[Document structure recognition data]
========

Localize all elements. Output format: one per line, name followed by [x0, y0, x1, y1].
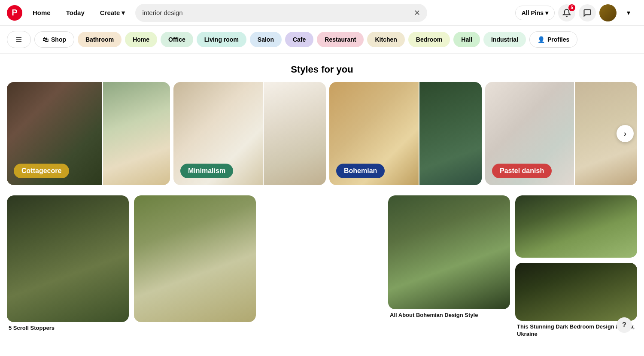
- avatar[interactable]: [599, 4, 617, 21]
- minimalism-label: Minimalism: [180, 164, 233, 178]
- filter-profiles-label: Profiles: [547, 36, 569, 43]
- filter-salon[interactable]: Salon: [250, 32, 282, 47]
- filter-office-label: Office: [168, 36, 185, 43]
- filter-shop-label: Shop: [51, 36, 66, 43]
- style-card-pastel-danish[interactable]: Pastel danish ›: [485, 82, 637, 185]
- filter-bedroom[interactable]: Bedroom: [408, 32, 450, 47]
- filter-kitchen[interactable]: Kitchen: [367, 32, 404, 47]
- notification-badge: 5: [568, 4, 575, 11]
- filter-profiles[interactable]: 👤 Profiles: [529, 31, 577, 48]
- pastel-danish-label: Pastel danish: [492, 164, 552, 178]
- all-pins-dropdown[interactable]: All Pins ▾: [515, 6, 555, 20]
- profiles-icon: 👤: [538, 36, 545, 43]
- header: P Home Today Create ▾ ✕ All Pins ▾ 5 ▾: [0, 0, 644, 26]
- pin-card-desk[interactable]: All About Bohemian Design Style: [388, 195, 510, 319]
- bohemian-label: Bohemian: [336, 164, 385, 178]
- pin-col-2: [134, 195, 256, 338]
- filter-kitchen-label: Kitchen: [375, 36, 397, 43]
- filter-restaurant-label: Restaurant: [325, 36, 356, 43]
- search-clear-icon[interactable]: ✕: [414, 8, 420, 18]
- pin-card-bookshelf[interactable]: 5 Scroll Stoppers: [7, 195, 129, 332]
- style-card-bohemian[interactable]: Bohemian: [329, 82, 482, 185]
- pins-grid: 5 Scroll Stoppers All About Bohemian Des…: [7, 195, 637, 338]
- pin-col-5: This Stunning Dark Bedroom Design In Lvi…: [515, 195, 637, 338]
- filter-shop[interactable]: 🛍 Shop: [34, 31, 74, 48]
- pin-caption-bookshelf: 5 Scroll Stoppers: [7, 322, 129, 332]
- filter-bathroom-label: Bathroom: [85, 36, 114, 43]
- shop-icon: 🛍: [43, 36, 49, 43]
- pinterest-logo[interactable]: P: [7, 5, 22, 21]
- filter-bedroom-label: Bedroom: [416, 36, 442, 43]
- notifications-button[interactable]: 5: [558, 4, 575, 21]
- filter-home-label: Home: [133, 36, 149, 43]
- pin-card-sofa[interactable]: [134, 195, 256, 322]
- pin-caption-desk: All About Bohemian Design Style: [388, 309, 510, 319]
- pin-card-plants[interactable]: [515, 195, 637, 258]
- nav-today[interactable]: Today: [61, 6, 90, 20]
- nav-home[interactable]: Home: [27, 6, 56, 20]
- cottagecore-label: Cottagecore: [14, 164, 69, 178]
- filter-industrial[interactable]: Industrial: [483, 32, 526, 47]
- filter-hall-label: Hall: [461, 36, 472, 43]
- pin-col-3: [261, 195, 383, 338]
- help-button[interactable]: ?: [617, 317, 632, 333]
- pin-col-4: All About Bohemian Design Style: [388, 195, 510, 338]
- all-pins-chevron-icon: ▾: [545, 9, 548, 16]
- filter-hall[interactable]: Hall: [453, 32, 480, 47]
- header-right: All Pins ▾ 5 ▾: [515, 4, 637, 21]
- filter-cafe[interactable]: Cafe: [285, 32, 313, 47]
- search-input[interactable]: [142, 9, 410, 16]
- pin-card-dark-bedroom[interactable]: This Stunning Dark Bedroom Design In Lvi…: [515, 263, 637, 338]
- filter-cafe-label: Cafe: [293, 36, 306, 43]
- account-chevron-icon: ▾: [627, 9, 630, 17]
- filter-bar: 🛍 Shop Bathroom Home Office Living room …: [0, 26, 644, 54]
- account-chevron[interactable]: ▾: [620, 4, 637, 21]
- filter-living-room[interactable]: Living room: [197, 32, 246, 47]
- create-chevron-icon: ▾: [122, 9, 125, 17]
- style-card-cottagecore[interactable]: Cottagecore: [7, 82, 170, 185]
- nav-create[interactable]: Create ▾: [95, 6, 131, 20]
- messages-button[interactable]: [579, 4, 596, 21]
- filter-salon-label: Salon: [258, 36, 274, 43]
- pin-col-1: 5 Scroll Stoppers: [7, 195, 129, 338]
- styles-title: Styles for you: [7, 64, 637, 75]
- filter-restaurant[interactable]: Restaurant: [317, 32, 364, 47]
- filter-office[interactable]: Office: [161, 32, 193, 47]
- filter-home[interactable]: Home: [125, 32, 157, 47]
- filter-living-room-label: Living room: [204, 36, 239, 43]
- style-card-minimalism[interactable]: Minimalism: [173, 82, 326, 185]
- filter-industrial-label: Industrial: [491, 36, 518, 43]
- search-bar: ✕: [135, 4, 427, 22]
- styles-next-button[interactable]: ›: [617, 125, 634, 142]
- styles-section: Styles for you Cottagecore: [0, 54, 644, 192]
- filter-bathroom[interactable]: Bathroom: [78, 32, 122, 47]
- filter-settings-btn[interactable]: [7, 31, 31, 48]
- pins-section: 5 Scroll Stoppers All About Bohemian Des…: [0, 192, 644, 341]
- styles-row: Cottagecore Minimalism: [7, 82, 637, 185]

========

- YOUR ASSIGNMENT -
Could you set down every entry again exactly as written, leaving out any pictures?

- EXPECTED OUTPUT -
Localize all elements. Output format: one per line, name followed by [x0, y0, x1, y1].
- avatar[interactable]: [599, 4, 617, 21]
- minimalism-label: Minimalism: [180, 164, 233, 178]
- filter-profiles-label: Profiles: [547, 36, 569, 43]
- filter-salon[interactable]: Salon: [250, 32, 282, 47]
- filter-office-label: Office: [168, 36, 185, 43]
- filter-shop-label: Shop: [51, 36, 66, 43]
- style-card-pastel-danish[interactable]: Pastel danish ›: [485, 82, 637, 185]
- filter-bedroom[interactable]: Bedroom: [408, 32, 450, 47]
- filter-kitchen[interactable]: Kitchen: [367, 32, 404, 47]
- notification-badge: 5: [568, 4, 575, 11]
- filter-profiles[interactable]: 👤 Profiles: [529, 31, 577, 48]
- pastel-danish-label: Pastel danish: [492, 164, 552, 178]
- all-pins-dropdown[interactable]: All Pins ▾: [515, 6, 555, 20]
- profiles-icon: 👤: [538, 36, 545, 43]
- header: P Home Today Create ▾ ✕ All Pins ▾ 5 ▾: [0, 0, 644, 26]
- pin-card-desk[interactable]: All About Bohemian Design Style: [388, 195, 510, 319]
- bohemian-label: Bohemian: [336, 164, 385, 178]
- pin-col-2: [134, 195, 256, 338]
- filter-kitchen-label: Kitchen: [375, 36, 397, 43]
- filter-restaurant-label: Restaurant: [325, 36, 356, 43]
- search-clear-icon[interactable]: ✕: [414, 8, 420, 18]
- pin-card-bookshelf[interactable]: 5 Scroll Stoppers: [7, 195, 129, 332]
- style-card-bohemian[interactable]: Bohemian: [329, 82, 482, 185]
- pins-grid: 5 Scroll Stoppers All About Bohemian Des…: [7, 195, 637, 338]
- pin-col-5: This Stunning Dark Bedroom Design In Lvi…: [515, 195, 637, 338]
- filter-shop[interactable]: 🛍 Shop: [34, 31, 74, 48]
- pin-caption-bookshelf: 5 Scroll Stoppers: [7, 322, 129, 332]
- filter-bathroom-label: Bathroom: [85, 36, 114, 43]
- shop-icon: 🛍: [43, 36, 49, 43]
- pinterest-logo[interactable]: P: [7, 5, 22, 21]
- filter-bedroom-label: Bedroom: [416, 36, 442, 43]
- notifications-button[interactable]: 5: [558, 4, 575, 21]
- filter-home-label: Home: [133, 36, 149, 43]
- pin-card-sofa[interactable]: [134, 195, 256, 322]
- pin-caption-desk: All About Bohemian Design Style: [388, 309, 510, 319]
- pin-card-plants[interactable]: [515, 195, 637, 258]
- nav-today[interactable]: Today: [61, 6, 90, 20]
- nav-home[interactable]: Home: [27, 6, 56, 20]
- cottagecore-label: Cottagecore: [14, 164, 69, 178]
- filter-industrial[interactable]: Industrial: [483, 32, 526, 47]
- filter-hall-label: Hall: [461, 36, 472, 43]
- pin-col-3: [261, 195, 383, 338]
- help-button[interactable]: ?: [617, 317, 632, 333]
- pin-col-4: All About Bohemian Design Style: [388, 195, 510, 338]
- all-pins-chevron-icon: ▾: [545, 9, 548, 16]
- filter-hall[interactable]: Hall: [453, 32, 480, 47]
- header-right: All Pins ▾ 5 ▾: [515, 4, 637, 21]
- filter-cafe[interactable]: Cafe: [285, 32, 313, 47]
- search-input[interactable]: [142, 9, 410, 16]
- pin-card-dark-bedroom[interactable]: This Stunning Dark Bedroom Design In Lvi…: [515, 263, 637, 338]
- filter-cafe-label: Cafe: [293, 36, 306, 43]
- account-chevron-icon: ▾: [627, 9, 630, 17]
- filter-bar: 🛍 Shop Bathroom Home Office Living room …: [0, 26, 644, 54]
- account-chevron[interactable]: ▾: [620, 4, 637, 21]
- filter-living-room[interactable]: Living room: [197, 32, 246, 47]
- create-chevron-icon: ▾: [122, 9, 125, 17]
- style-card-cottagecore[interactable]: Cottagecore: [7, 82, 170, 185]
- nav-create[interactable]: Create ▾: [95, 6, 131, 20]
- messages-button[interactable]: [579, 4, 596, 21]
- filter-salon-label: Salon: [258, 36, 274, 43]
- pin-col-1: 5 Scroll Stoppers: [7, 195, 129, 338]
- styles-title: Styles for you: [7, 64, 637, 75]
- filter-restaurant[interactable]: Restaurant: [317, 32, 364, 47]
- filter-office[interactable]: Office: [161, 32, 193, 47]
- filter-home[interactable]: Home: [125, 32, 157, 47]
- filter-living-room-label: Living room: [204, 36, 239, 43]
- style-card-minimalism[interactable]: Minimalism: [173, 82, 326, 185]
- filter-industrial-label: Industrial: [491, 36, 518, 43]
- search-bar: ✕: [135, 4, 427, 22]
- styles-next-button[interactable]: ›: [617, 125, 634, 142]
- styles-section: Styles for you Cottagecore: [0, 54, 644, 192]
- filter-bathroom[interactable]: Bathroom: [78, 32, 122, 47]
- filter-settings-btn[interactable]: [7, 31, 31, 48]
- pins-section: 5 Scroll Stoppers All About Bohemian Des…: [0, 192, 644, 341]
- styles-row: Cottagecore Minimalism: [7, 82, 637, 185]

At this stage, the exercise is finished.